A huge part is not about energy. As the American Chemistry Council are delighted to tell, $200bn has been invested since 2010 in increased production from fracking for ethane and other products for plastics and chemicals[0].

Yet they still find it necessary to campaign against chemical regulations and restrictions on plastic carrier bags.

So we're still accelerating nicely towards that precipice.

[0] https://www.americanchemistry.com/Media/PressReleasesTranscr...


> I believe US foreign policy will potentially have very large changes due to their new found energy independence.

Yup, that was the one of the main reasons we bore the cost of being the world's policeman and securing global shipping routes.
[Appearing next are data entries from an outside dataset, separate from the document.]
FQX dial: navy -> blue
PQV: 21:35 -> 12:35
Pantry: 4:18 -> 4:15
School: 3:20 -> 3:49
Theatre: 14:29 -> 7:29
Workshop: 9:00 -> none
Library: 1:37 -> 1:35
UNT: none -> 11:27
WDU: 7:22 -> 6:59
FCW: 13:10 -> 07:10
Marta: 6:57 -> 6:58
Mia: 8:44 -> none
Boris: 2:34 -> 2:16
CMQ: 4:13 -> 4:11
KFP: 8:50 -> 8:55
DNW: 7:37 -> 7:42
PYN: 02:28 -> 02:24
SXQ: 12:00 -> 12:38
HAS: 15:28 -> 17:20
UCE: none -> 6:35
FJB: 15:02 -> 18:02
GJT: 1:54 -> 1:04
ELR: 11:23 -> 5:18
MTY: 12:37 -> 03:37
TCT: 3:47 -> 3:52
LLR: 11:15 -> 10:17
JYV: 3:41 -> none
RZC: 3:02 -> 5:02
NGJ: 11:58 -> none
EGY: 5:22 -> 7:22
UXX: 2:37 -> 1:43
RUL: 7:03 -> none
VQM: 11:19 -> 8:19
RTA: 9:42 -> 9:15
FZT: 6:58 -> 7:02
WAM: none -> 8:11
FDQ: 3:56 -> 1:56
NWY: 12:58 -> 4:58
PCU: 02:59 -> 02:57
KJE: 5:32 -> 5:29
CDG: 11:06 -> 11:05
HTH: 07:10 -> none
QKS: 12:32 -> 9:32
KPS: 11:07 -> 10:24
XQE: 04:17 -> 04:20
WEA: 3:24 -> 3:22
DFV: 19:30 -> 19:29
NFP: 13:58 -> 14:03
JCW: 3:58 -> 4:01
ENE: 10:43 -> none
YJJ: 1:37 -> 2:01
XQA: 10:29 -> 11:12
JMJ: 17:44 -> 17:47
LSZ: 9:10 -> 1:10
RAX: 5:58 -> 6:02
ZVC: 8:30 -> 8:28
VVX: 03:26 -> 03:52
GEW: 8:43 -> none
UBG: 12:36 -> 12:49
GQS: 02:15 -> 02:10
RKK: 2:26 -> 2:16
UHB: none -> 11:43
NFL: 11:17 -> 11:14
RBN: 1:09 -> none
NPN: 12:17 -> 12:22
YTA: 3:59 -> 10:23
We're going to largely stop doing that, and turn inward, leaving the rest of the world to scramble over how to secure shipping routes on their own resulting in new alliances. The oil will start flowing to China mostly and Russia will expand its borders by force. China will be too busy trying to stop its fake economy from crashing to care.


Don't forget political will to disregard the consequences and externalities of such drilling practices.


Re: externalities

Check out what fracking has done to Pennsylvania's formerly wild forests compared to New York; there is a hideously ugly network of access roads and cut clearings for fracking wells .

https://www.google.com/maps/@41.9889724,-78.7814974,8036m/da...

My friend pointed this out to me and I was truly disgusted...


Well, it could be worse as seen in such "formerly wild forests" of New York.

https://www.google.com/maps/place/Manhattan,+New+York,+NY,+U...


Here's the same place, just zoomed out a little: https://www.google.com/maps/@41.9889724,-78.7814974,128506m/...

Pretty much everything that's light green on that map is forest that was cleared for farmland. By 1872, the eastern states had cleared 52% of their forests, mostly for agriculture. Habitat destruction is an underappreciated problem, but let's keep things in perspective. Those dirt access roads are narrow strips of forest, and they'll be quickly overgrown once they're abandoned.


Disgusted by some roads?


Same with all of british columbia, logging roads everywhere


At least that's for logging and not fracking. Logging sequesters millions of cubic meters of carbon (trees), and the BC forest license program requires audited 3rd party replanting, ensuring continuously increasing sequestration.

Even the amount of carbon sequestered in wooden telephone poles across North America is staggering, let alone houses and other structures.


When did America invade Iraq post 2007?


> how times change due to a technological advancement in drilling practices.

Is it really just that or maybe also the erosion of environmental protections? [0]

[0] https://library.fes.de/pdf-files/id/10665.pdf


> I believe US foreign policy will potentially have very large changes due to their new found energy independence.

It's possible but I think corporate interests, rather than our energy independence, will be the driving force of US foreign policy as it had been in the past. As long as banks, oil companies, etc stand to make a lot of money in the middle east, our foreign policy won't change much.